タンデュは先行部隊の選抜メンバーを読み上げながらぼんやり考えた。

(そう言えば、最後に休暇を取ったのはいつだったろうか? この作戦が終了したら休みをもらえるかな)

 細身で実際の身長より小さめに見える彼の背中は、心なしかさらに小さくしぼんで見えた。




(確かに住みやすいかもしれんな)

 副司令官あらため特殊先行工作部隊隊長のタンデュは宇宙船から降り立つと周りを見渡しながら思った。大気と気象の状態 ・適切な温度・放射線量 ・食料の確保が可能か等々の事前調査は済んでいるから我々が住めることは分かっている。問題は〝快適〟かどうかだ。思った以上に空気が心地よい。どうやらこの惑星の生物は我々と生態がよく似ているらしい。司令官どのは「あれほど美しいのだから環境も良いだろう」と言っていた。別荘を持つのも悪くないかもしれない。

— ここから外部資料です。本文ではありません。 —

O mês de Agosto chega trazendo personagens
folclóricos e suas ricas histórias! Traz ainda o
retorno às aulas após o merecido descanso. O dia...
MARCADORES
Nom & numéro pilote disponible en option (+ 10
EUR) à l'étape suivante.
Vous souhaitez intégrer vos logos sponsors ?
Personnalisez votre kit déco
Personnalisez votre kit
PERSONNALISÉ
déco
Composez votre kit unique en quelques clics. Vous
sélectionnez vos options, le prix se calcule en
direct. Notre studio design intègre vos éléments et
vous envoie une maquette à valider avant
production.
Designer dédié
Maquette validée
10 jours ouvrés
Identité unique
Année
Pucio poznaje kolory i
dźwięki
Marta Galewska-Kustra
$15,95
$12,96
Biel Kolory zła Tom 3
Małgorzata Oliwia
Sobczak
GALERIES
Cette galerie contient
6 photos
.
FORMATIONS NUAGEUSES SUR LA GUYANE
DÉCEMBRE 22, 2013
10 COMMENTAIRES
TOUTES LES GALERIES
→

(だが、環境が壊されていないから文明が低いというのは短絡過ぎるのではないか?この惑星を支配しているニンゲンとやらを安易に侮ってはいけない)

 まずはニンゲンについて慎重に調査せねば。


「そのことですけど副司令官、あ、隊長どの」

 部下のルルヴェはすでにニンゲンについて調査にあたっており早速情報をつかんだらしい。母星では中央情報機関のエリートだっただけあり仕事が早い。小柄でまんまる大きな瞳がキュートな彼女は〝最強人たらし〟の異名を持つほどのコミュ・モンスターで情報収集能力はピカイチである。彼女によると、ニンゲンはなかなかどうして高度な文明を持っているようだ。

「〝どの〟はいらん。隊長でよい。何か分かったか」


「はい、隊長。建築物を見てもインフラの整備状況を見ても、決して未開な生物ではありません。視力聴力、言語能力、手先の器用さを見ても大したもんです」


 口には出さなかったが、我々には及びませんけどねとでも言いたげな口調だ。それに、とルルヴェは続ける。

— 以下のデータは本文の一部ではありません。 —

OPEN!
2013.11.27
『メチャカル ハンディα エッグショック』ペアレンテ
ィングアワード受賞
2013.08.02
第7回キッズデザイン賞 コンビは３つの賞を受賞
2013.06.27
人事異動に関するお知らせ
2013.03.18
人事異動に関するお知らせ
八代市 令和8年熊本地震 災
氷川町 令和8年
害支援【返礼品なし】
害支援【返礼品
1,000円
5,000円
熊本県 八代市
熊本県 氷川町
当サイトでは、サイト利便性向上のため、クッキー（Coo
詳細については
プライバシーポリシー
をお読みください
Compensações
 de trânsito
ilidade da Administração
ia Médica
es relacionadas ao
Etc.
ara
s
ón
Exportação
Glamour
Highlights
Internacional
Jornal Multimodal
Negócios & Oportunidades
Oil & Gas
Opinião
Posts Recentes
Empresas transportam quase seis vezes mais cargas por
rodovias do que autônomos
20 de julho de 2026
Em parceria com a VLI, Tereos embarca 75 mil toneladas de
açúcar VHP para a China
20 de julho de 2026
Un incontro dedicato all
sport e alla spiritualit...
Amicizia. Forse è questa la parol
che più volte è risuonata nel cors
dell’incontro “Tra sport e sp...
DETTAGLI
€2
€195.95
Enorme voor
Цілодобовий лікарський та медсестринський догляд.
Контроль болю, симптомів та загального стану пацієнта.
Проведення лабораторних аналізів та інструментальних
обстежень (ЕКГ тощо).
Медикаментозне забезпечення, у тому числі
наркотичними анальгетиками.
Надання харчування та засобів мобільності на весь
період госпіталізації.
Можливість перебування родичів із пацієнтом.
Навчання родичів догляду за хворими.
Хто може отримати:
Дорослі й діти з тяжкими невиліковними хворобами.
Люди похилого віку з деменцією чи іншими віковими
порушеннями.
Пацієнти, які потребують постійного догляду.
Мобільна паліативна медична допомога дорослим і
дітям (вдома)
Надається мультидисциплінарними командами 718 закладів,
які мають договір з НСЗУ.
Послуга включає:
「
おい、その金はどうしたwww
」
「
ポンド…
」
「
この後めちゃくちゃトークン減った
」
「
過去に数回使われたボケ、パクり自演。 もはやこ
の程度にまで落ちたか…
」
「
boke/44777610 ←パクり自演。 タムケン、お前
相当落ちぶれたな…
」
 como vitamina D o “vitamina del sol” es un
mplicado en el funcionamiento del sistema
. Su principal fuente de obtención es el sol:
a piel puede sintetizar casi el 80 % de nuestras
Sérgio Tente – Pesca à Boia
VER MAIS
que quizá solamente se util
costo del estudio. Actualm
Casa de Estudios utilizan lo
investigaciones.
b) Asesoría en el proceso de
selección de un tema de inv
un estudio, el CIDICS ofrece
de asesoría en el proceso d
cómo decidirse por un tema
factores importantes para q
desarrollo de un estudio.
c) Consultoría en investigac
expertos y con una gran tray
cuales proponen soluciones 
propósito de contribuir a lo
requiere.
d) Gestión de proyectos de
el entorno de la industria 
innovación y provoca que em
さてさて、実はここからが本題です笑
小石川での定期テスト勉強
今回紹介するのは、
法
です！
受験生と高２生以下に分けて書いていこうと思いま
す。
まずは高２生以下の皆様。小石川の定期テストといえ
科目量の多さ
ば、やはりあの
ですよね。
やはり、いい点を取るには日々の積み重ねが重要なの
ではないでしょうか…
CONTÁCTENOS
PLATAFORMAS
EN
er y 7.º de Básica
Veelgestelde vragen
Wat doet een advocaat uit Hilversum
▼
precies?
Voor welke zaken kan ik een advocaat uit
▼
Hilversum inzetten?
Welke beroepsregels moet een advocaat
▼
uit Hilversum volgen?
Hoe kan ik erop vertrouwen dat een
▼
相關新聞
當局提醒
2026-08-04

「あのニンゲンったら、自分の十分の一くらいの小さい生き物の言いなりなんですの。ふふふ・・・」

 小さい生き物とはペットなのか? タンデュは首を傾げた。と同時に口の周りの長い髭が何本もくくくと内側に丸まる。興味がわいたらしい。


「〝ネコ〟っていう生き物らしいんですけど。あれでペットって言うのかしら」


 ルルヴェが言うには、ニンゲンはその〝ネコ〟のために寝床はもちろん専用のソファをあつらえ、食事以外に高級なおやつも用意する上に、それが気に入らないと拒否されればすかさず別のものを手配するという献身ぶり。膝の上に乗られたらありがたがって、それが降りるまでは一切動かずトイレも我慢するという有り様らしい。

「その〝ネコ〟とやらがこの惑星の支配者なんじゃないのか?」


「それがそうでもないみたいなんですよね」


「ふーん?」


 ニンゲンとやらを掌握するにはその〝ネコ〟になりす・・・ ふとルルヴェを見ると彼女も同じことを考えたらしくニヤニヤしている。